O’Rourke and his team also used two different doses to get closer to an understanding of what the ideal number of CAR-T cells is for an infusion. 

The ideal number would provide the most potent therapeutic effect without causing side effects so severe they negate the cancer-killing benefits, but striking a balance is tricky. 

CAR-T therapy is different from a regular drug; it’s considered a “living drug” because the modified cells keep dividing once they’re in the body, meaning the amount in the initial infusion isn’t the final amount a patient will have, O’Rourke said. 

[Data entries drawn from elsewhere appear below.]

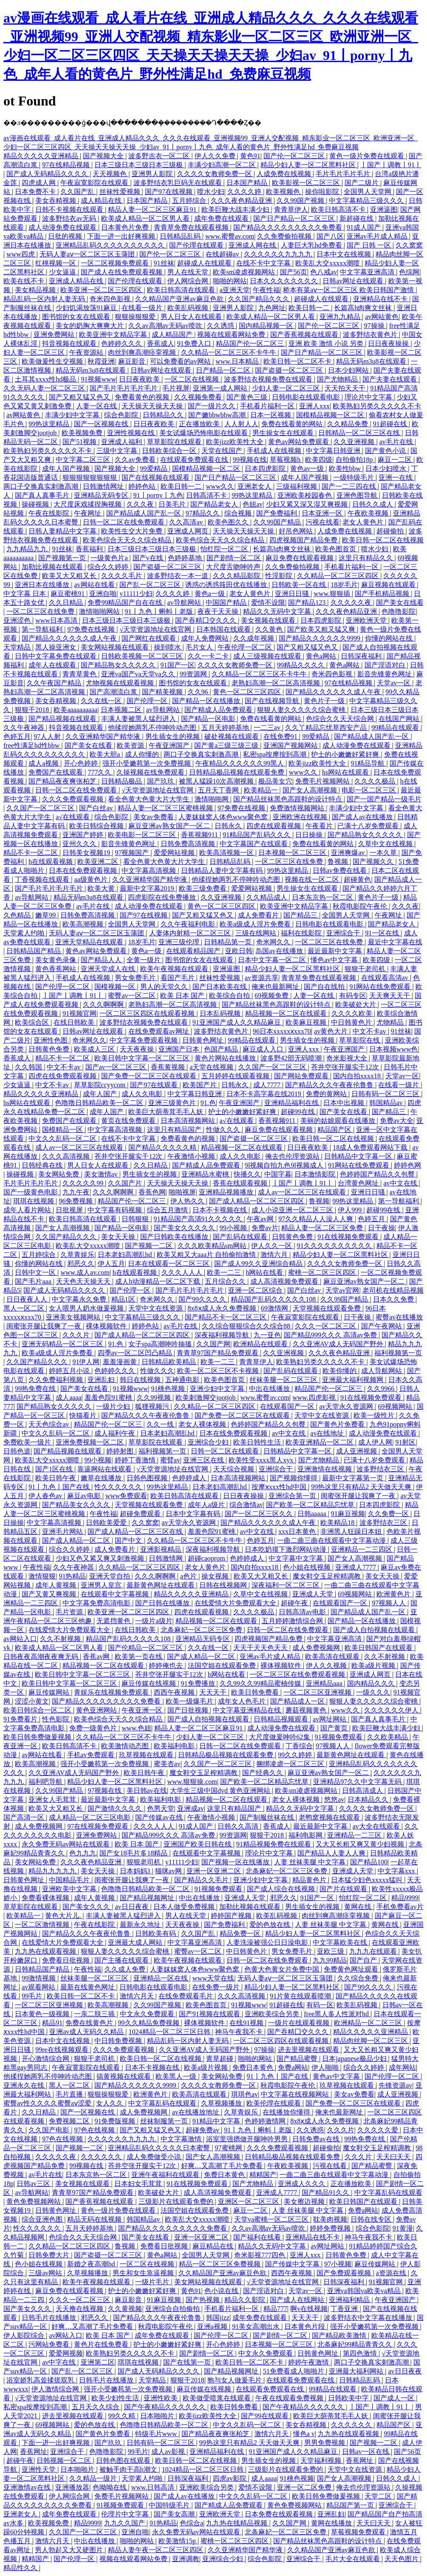  Describe the element at coordinates (175, 1129) in the screenshot. I see `这里只有精品国产` at that location.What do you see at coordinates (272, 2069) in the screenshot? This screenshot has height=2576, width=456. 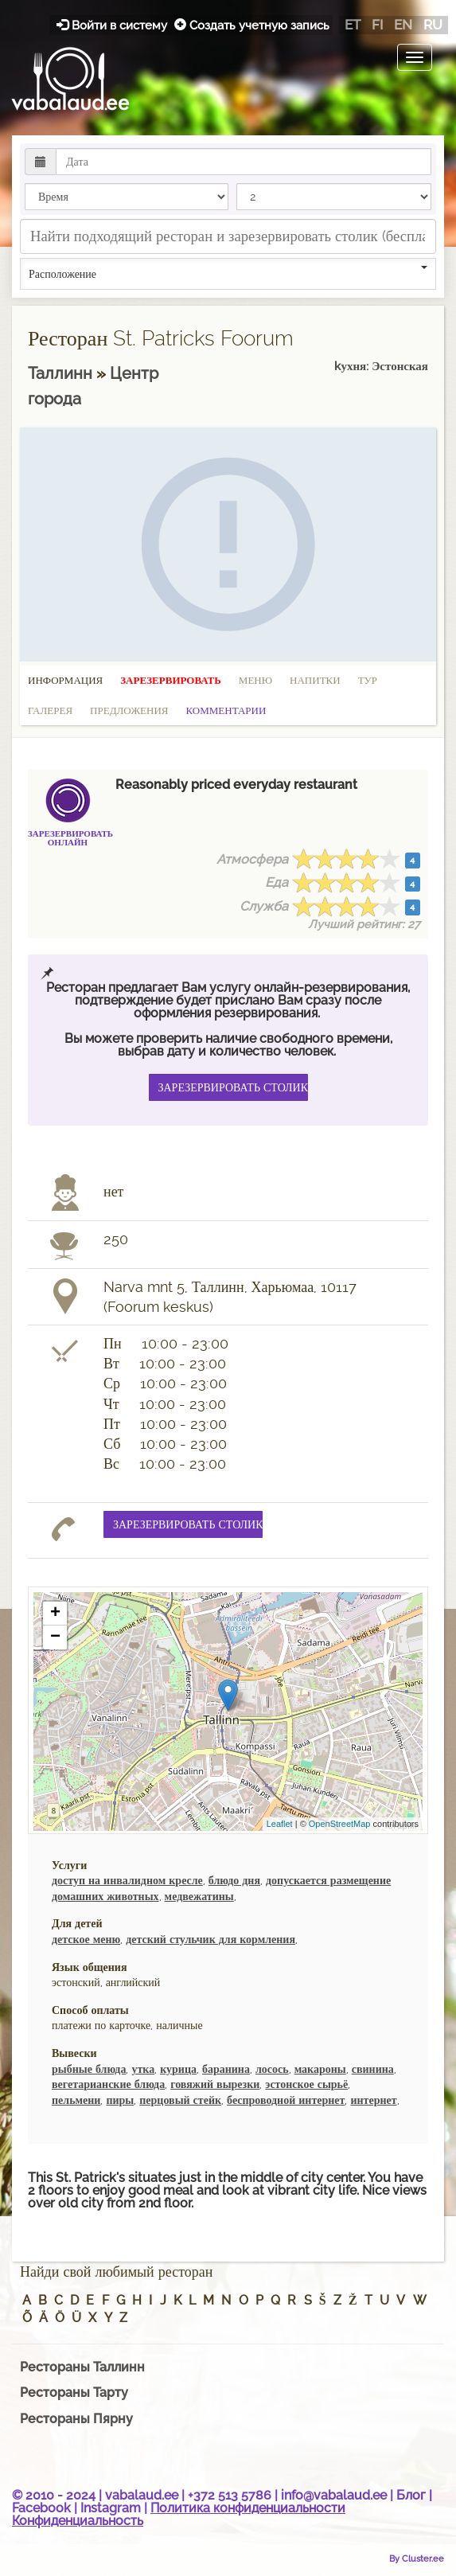 I see `лосось` at bounding box center [272, 2069].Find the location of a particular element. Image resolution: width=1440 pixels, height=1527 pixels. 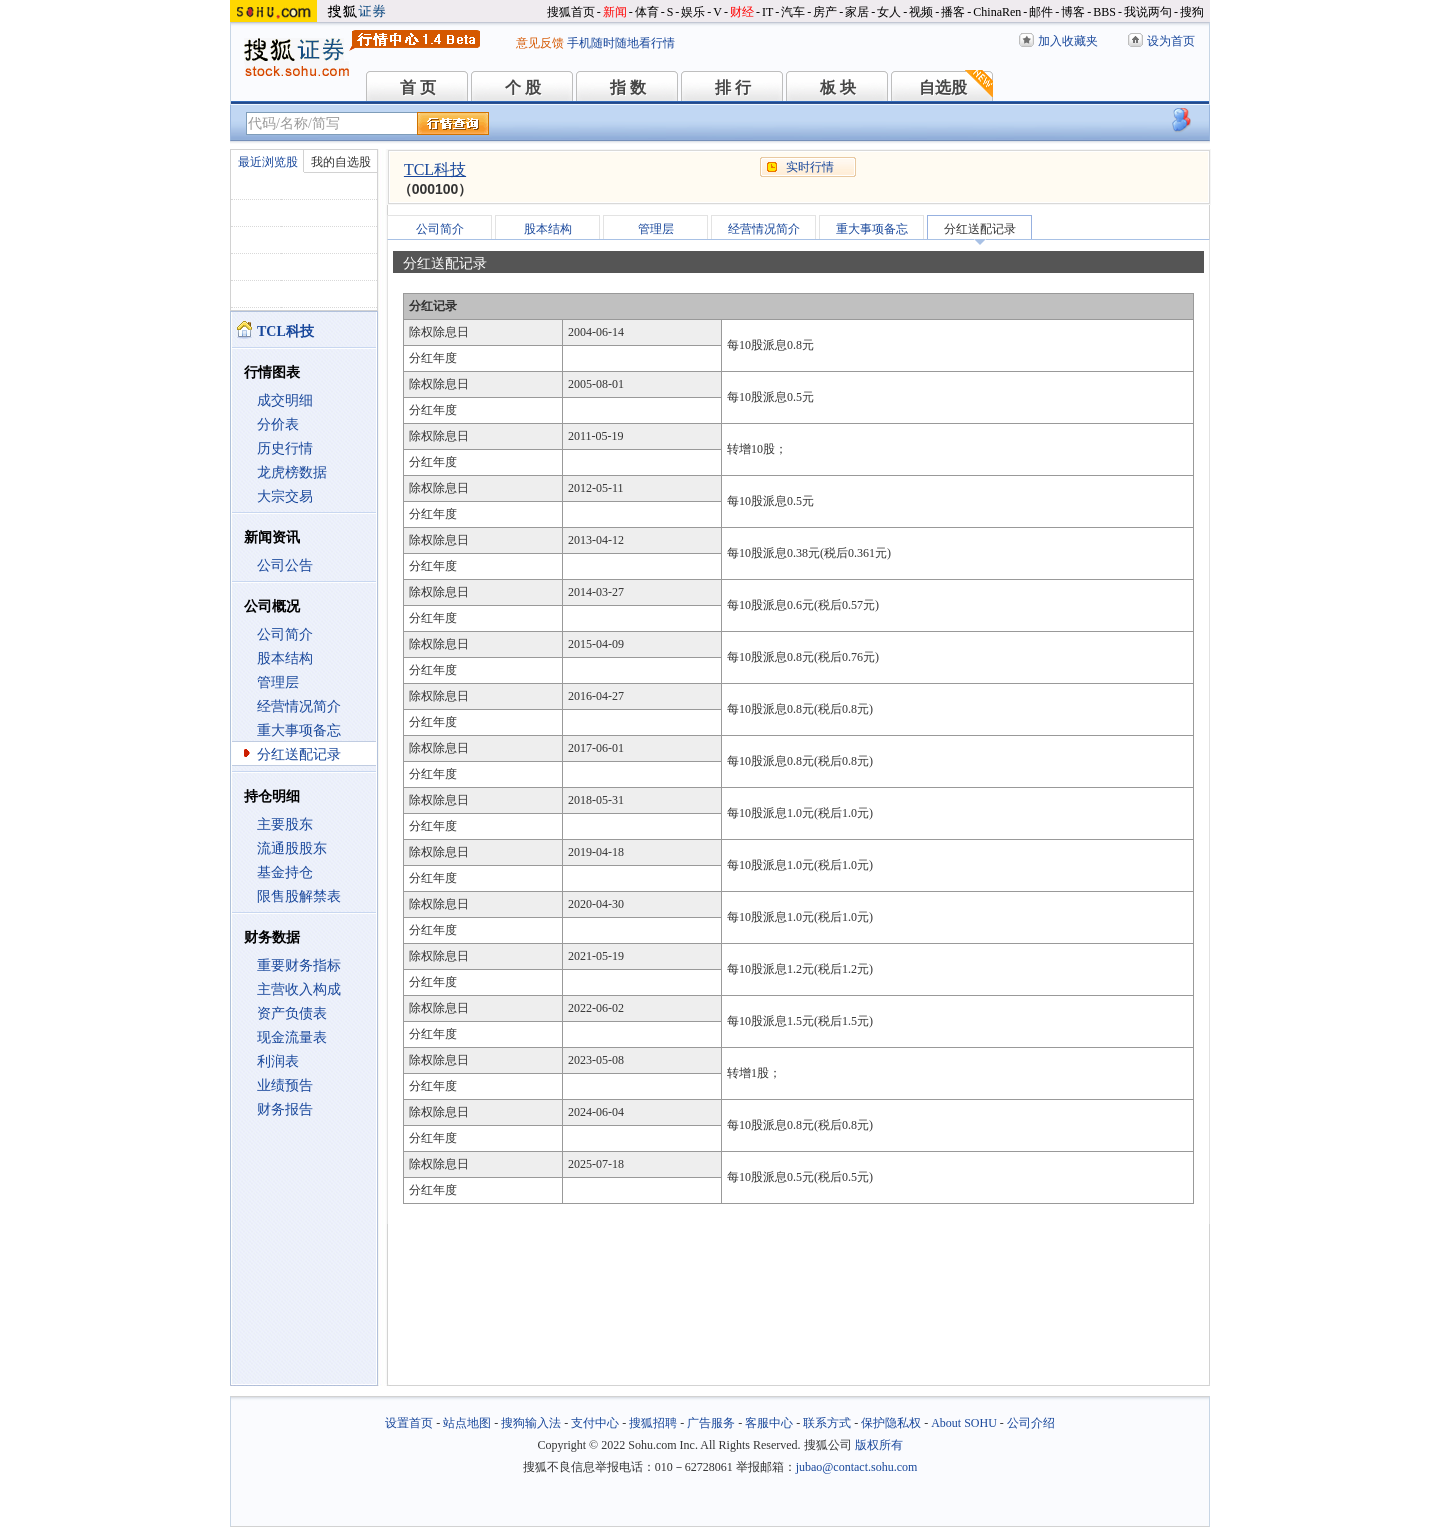

公司简介 is located at coordinates (285, 634).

All immunotherapies come with risk of neurological side effects, including confusion, language difficulties and sleepiness. The trial found that these side effects came on more quickly when CAR-T cells were injected into the cerebrospinal fluid, but that starting with a lower dose may be able to remedy this. The first three patients were given a lower dose of CAR-T. While they did experience signs of neurotoxicity, it was milder than the neurotoxicity in the three who received the higher dose.

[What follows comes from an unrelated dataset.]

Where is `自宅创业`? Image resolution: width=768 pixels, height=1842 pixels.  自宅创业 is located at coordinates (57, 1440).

Participants in both trials did experience at least some side effects of CAR-T therapy, which included fever and vomiting as well as neurological effects such as aphasia

The two trials come just a week after the results of another CAR-T therapy clinical trial for glioblastoma were published in Nature Medicine. That trial used a single target, IL-13Rα2 — also used in the Penn Medicine trial — in 65 patients and also determined that CAR-T therapy is safe and could be an effective treatment for glioblastoma. 

Lam, of Johns Hopkins, said that CAR-T has shown promise in glioblastoma in studies over the past five years. The biggest takeaway the two newest trials bring to the table, he said, is that CAR-T therapy appears to be able to safely target two proteins commonly found in glioblastoma tumors. 

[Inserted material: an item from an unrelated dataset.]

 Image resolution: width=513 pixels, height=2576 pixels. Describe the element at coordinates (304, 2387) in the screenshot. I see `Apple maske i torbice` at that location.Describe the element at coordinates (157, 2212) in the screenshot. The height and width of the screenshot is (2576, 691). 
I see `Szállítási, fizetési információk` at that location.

The question now is whether the results are durable. The results of the early trials don’t necessarily mean the therapy will work long term. 

Both teams plan to continue with their ongoing phase 1 trials and modify their approach to home in on the best combination of treatments for glioblastoma. 

Maus said she believes CAR-T therapy may be more effective if a tumor is first weakened by radiation and chemotherapy. Other researchers are also exploring cancer-fighting vaccines, which may be able to be used in tandem with CAR-T therapy. 

“We’re learning from each other. I think that’s really a tremendous model, and what we are all seeing is that this sort of therapy has legs for brain tumor patients,” Maus said. “It may not be the final version yet, but we’re onto something.”